■ ACTIVITY
Give the listing again exactly, skipping any pictures it holds.
+ + + +
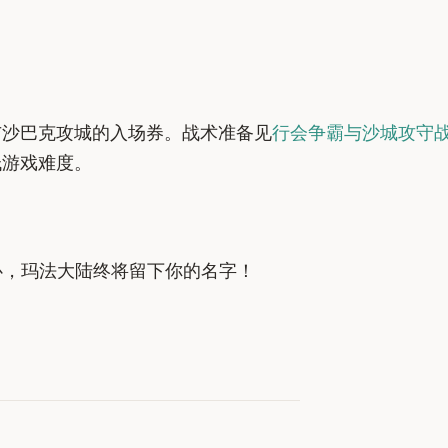
与沙巴克攻城的入场券。战术准备见
行会争霸与沙城攻守
低游戏难度。
心，玛法大陆终将留下你的名字！
！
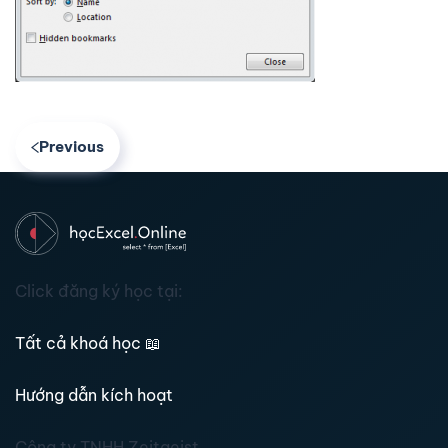
Previous
Click đăng ký học tại:
Tất cả khoá học
📖
Hướng dẫn kích hoạt
Công ty TNHH Zeitgeist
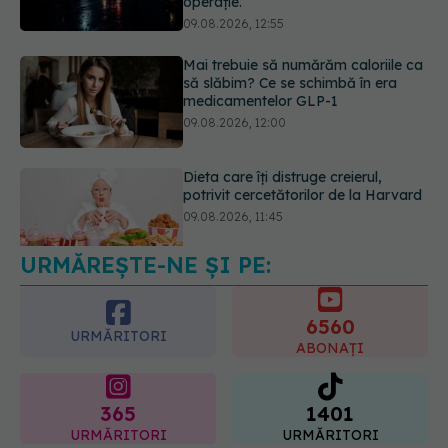
medicamentelor GLP-1
09.08.2026, 12:00
Dieta care îți distruge creierul,
potrivit cercetătorilor de la Harvard
09.08.2026, 11:45
URMĂREȘTE-NE ȘI PE:
Ora la care mănânci ar putea
influența oasele după vârsta de 50
de ani
6560
09.08.2026, 14:00
URMĂRITORI
ABONAȚI
365
1401
URMĂRITORI
URMĂRITORI
ARTICOLE SIMILARE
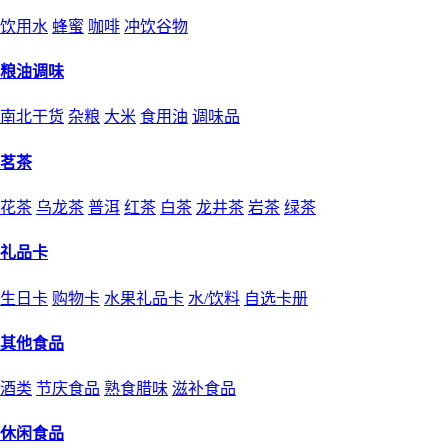
饮用水
蜂蜜
咖啡
冲饮谷物
粮油调味
南北干货
杂粮
大米
食用油
调味品
茗茶
花茶
乌龙茶
普洱
红茶
白茶
龙井茶
岩茶
绿茶
礼品卡
生日卡
购物卡
水果礼品卡
水/饮料
自选卡册
其他食品
酒类
节庆食品
熟食腊味
滋补食品
休闲食品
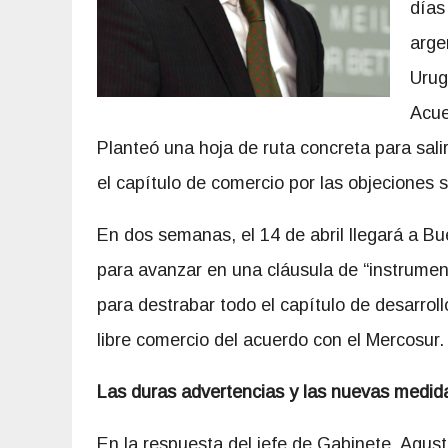
días
arge
Urug
Acue
Planteó una hoja de ruta concreta para sal
el capítulo de comercio por las objeciones s
En dos semanas, el 14 de abril llegará a Bu
para avanzar en una cláusula de “instrument
para destrabar todo el capítulo de desarrol
libre comercio del acuerdo con el Mercosur.
Las duras advertencias y las nuevas medid
En la respuesta del jefe de Gabinete, Agust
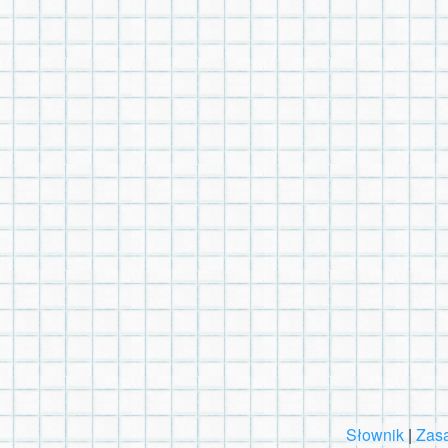
Słownik
|
Zasa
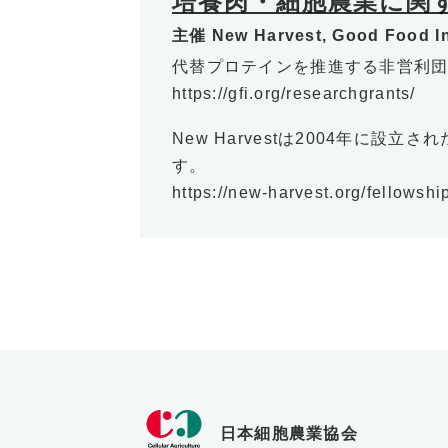
培養肉・細胞農業に関
主催
New Harvest, Good Food In
代替プロテインを推進する非営利団体、G
https://gfi.org/researchgrants/
New Harvestは2004年
す。
https://new-harvest.org/fellowshi
日本細胞農業協会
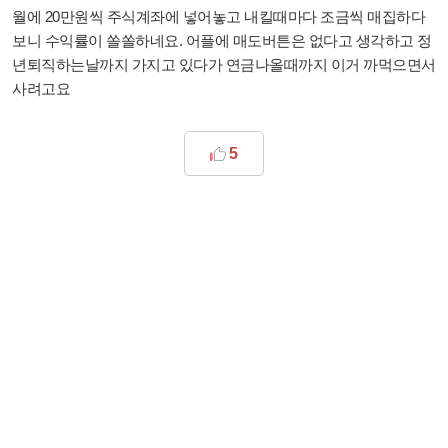
월에 20만원씩 주식계좌에 넣어놓고 내킬때마다 조금씩 매집하다
보니 수익률이 쏠쏠하네요. 어플에 매도버튼은 없다고 생각하고 정
년퇴직하는날까지 가지고 있다가 연금나올때까지 이거 까먹으면서
사려고요
5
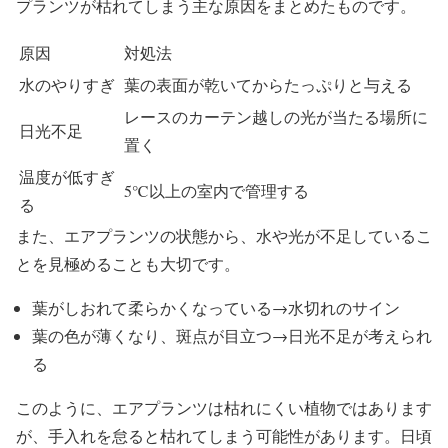
プランツが枯れてしまう主な原因をまとめたものです。
原因
対処法
水のやりすぎ
葉の表面が乾いてからたっぷりと与える
レースのカーテン越しの光が当たる場所に
日光不足
置く
温度が低すぎ
5℃以上の室内で管理する
る
また、エアプランツの状態から、水や光が不足しているこ
とを見極めることも大切です。
葉がしおれて柔らかくなっている→水切れのサイン
葉の色が薄くなり、斑点が目立つ→日光不足が考えられ
る
このように、エアプランツは枯れにくい植物ではあります
が、手入れを怠ると枯れてしまう可能性があります。日頃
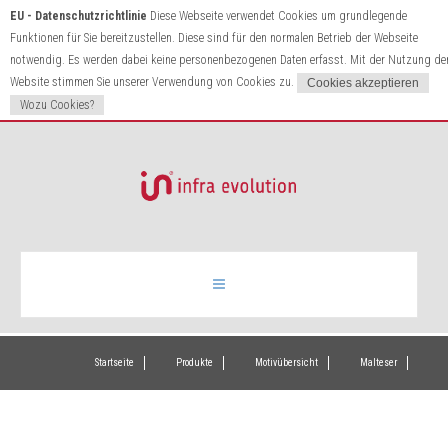
EU - Datenschutzrichtlinie
Diese Webseite verwendet Cookies um grundlegende
Funktionen für Sie bereitzustellen. Diese sind für den normalen Betrieb der Webseite
notwendig. Es werden dabei keine personenbezogenen Daten erfasst. Mit der Nutzung de
Website stimmen Sie unserer Verwendung von Cookies zu.
Wozu Cookies?
Infrarotheizung
Startseite
Produkte
Motivübersicht
Malteser
Produkte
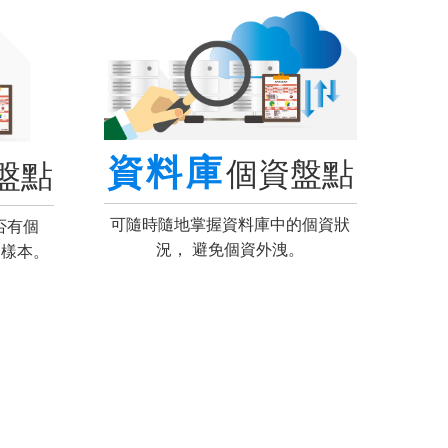
資料庫
個資盤點
盤點
可隨時隨地掌握資料庫中的個資狀
否有個
況， 避免個資外洩。
測樣本。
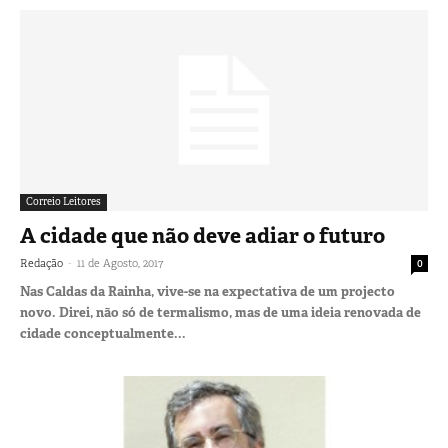
Correio Leitores
A cidade que não deve adiar o futuro
-
Redação
11 de Agosto, 2017
0
Nas Caldas da Rainha, vive-se na expectativa de um projecto
novo. Direi, não só de termalismo, mas de uma ideia renovada de
cidade conceptualmente...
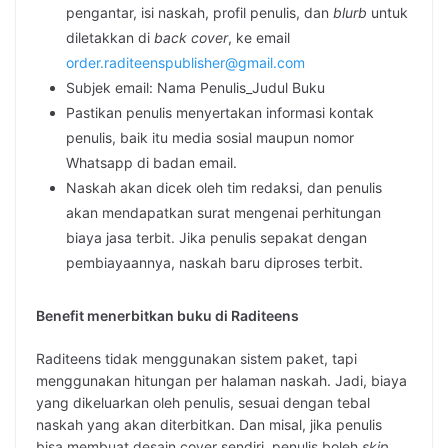
pengantar, isi naskah, profil penulis, dan
blurb
untuk
diletakkan di
back cover
, ke email
order.raditeenspublisher@gmail.com
Subjek email: Nama Penulis_Judul Buku
Pastikan penulis menyertakan informasi kontak
penulis, baik itu media sosial maupun nomor
Whatsapp di badan email.
Naskah akan dicek oleh tim redaksi, dan penulis
akan mendapatkan surat mengenai perhitungan
biaya jasa terbit. Jika penulis sepakat dengan
pembiayaannya, naskah baru diproses terbit.
Benefit menerbitkan buku di Raditeens
Raditeens tidak menggunakan sistem paket, tapi
menggunakan hitungan per halaman naskah. Jadi, biaya
yang dikeluarkan oleh penulis, sesuai dengan tebal
naskah yang akan diterbitkan. Dan misal, jika penulis
bisa membuat desain cover sendiri, penulis boleh
skip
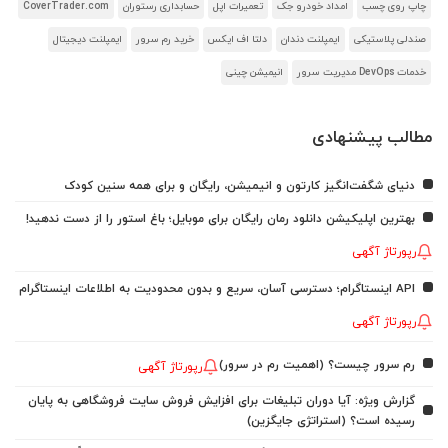
چاپ روی چسب
امداد خودرو جک
تعمیرات اپل
حسابداری رستوران
CoverTrader.com
صندلی پلاستیکی
ایمپلنت دندان
دلتا اف ایکس
خرید رم سرور
ایمپلنت دیجیتال
خدمات DevOps مدیریت سرور
انیمیشن چینی
مطالب پیشنهادی
دنیای شگفت‌انگیز کارتون و انیمیشن، رایگان و برای همه سنین کودک
بهترین اپلیکیشن دانلود رمان رایگان برای موبایل؛ باغ استور را از دست ندهید!
رپورتاژ آگهی
API اینستاگرام؛ دسترسی آسان، سریع و بدون محدودیت به اطلاعات اینستاگرام
رپورتاژ آگهی
رم سرور چیست؟ (اهمیت رم در سرور)
رپورتاژ آگهی
گزارش ویژه: آیا دوران تبلیغات برای افزایش فروش سایت فروشگاهی به پایان
رسیده است؟ (استراتژی جایگزین)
+ + + +
■ SOLUTION
与沙巴克攻城的入场券。战术准备见
行会争霸与沙城攻守
低游戏难度。
心，玛法大陆终将留下你的名字！
！
Previous
Click đăng ký học tại:
Tất cả khoá học
📖
Hướng dẫn kích hoạt
Công ty TNHH Zeitgeist
medicamentelor GLP-1
09.08.2026, 12:00
Dieta care îți distruge creierul,
potrivit cercetătorilor de la Harvard
09.08.2026, 11:45
URMĂREȘTE-NE ȘI PE:
Ora la care mănânci ar putea
influența oasele după vârsta de 50
de ani
6560
09.08.2026, 14:00
URMĂRITORI
ABONAȚI
365
1401
URMĂRITORI
URMĂRITORI
ARTICOLE SIMILARE
饮用水
蜂蜜
咖啡
冲饮谷物
粮油调味
南北干货
杂粮
大米
食用油
调味品
茗茶
花茶
乌龙茶
普洱
红茶
白茶
龙井茶
岩茶
绿茶
礼品卡
生日卡
购物卡
水果礼品卡
水/饮料
自选卡册
其他食品
酒类
节庆食品
熟食腊味
滋补食品
休闲食品
días
arge
Urug
Acue
Planteó una hoja de ruta concreta para sal
el capítulo de comercio por las objeciones s
En dos semanas, el 14 de abril llegará a Bu
para avanzar en una cláusula de “instrument
para destrabar todo el capítulo de desarrol
libre comercio del acuerdo con el Mercosur.
Las duras advertencias y las nuevas medid
En la respuesta del jefe de Gabinete, Agust
Słownik
|
Zasa
培養肉・細胞農業に関
主催
New Harvest, Good Food In
代替プロテインを推進する非営利団体、G
https://gfi.org/researchgrants/
New Harvestは2004年
す。
https://new-harvest.org/fellowshi
日本細胞農業協会
월에 20만원씩 주식계좌에 넣어놓고 내킬때마다 조금씩 매집하다
보니 수익률이 쏠쏠하네요. 어플에 매도버튼은 없다고 생각하고 정
년퇴직하는날까지 가지고 있다가 연금나올때까지 이거 까먹으면서
사려고요
5
プランツが枯れてしまう主な原因をまとめたものです。
原因
対処法
水のやりすぎ
葉の表面が乾いてからたっぷりと与える
レースのカーテン越しの光が当たる場所に
日光不足
置く
温度が低すぎ
5℃以上の室内で管理する
る
また、エアプランツの状態から、水や光が不足しているこ
とを見極めることも大切です。
葉がしおれて柔らかくなっている→水切れのサイン
葉の色が薄くなり、斑点が目立つ→日光不足が考えられ
る
このように、エアプランツは枯れにくい植物ではあります
が、手入れを怠ると枯れてしまう可能性があります。日頃
EU - Datenschutzrichtlinie
Diese Webseite verwendet Cookies um grundlegende
Funktionen für Sie bereitzustellen. Diese sind für den normalen Betrieb der Webseite
notwendig. Es werden dabei keine personenbezogenen Daten erfasst. Mit der Nutzung de
Website stimmen Sie unserer Verwendung von Cookies zu.
Wozu Cookies?
Infrarotheizung
Startseite
Produkte
Motivübersicht
Malteser
Produkte
資料庫
個資盤點
盤點
可隨時隨地掌握資料庫中的個資狀
否有個
況， 避免個資外洩。
測樣本。
Correio Leitores
A cidade que não deve adiar o futuro
-
Redação
11 de Agosto, 2017
0
Nas Caldas da Rainha, vive-se na expectativa de um projecto
novo. Direi, não só de termalismo, mas de uma ideia renovada de
cidade conceptualmente...
pengantar, isi naskah, profil penulis, dan
blurb
untuk
diletakkan di
back cover
, ke email
order.raditeenspublisher@gmail.com
Subjek email: Nama Penulis_Judul Buku
Pastikan penulis menyertakan informasi kontak
penulis, baik itu media sosial maupun nomor
Whatsapp di badan email.
Naskah akan dicek oleh tim redaksi, dan penulis
akan mendapatkan surat mengenai perhitungan
biaya jasa terbit. Jika penulis sepakat dengan
pembiayaannya, naskah baru diproses terbit.
Benefit menerbitkan buku di Raditeens
Raditeens tidak menggunakan sistem paket, tapi
menggunakan hitungan per halaman naskah. Jadi, biaya
yang dikeluarkan oleh penulis, sesuai dengan tebal
naskah yang akan diterbitkan. Dan misal, jika penulis
bisa membuat desain cover sendiri, penulis boleh
skip
چاپ روی چسب
امداد خودرو جک
تعمیرات اپل
حسابداری رستوران
CoverTrader.com
صندلی پلاستیکی
ایمپلنت دندان
دلتا اف ایکس
خرید رم سرور
ایمپلنت دیجیتال
خدمات DevOps مدیریت سرور
انیمیشن چینی
مطالب پیشنهادی
دنیای شگفت‌انگیز کارتون و انیمیشن، رایگان و برای همه سنین کودک
بهترین اپلیکیشن دانلود رمان رایگان برای موبایل؛ باغ استور را از دست ندهید!
رپورتاژ آگهی
API اینستاگرام؛ دسترسی آسان، سریع و بدون محدودیت به اطلاعات اینستاگرام
رپورتاژ آگهی
رم سرور چیست؟ (اهمیت رم در سرور)
رپورتاژ آگهی
گزارش ویژه: آیا دوران تبلیغات برای افزایش فروش سایت فروشگاهی به پایان
رسیده است؟ (استراتژی جایگزین)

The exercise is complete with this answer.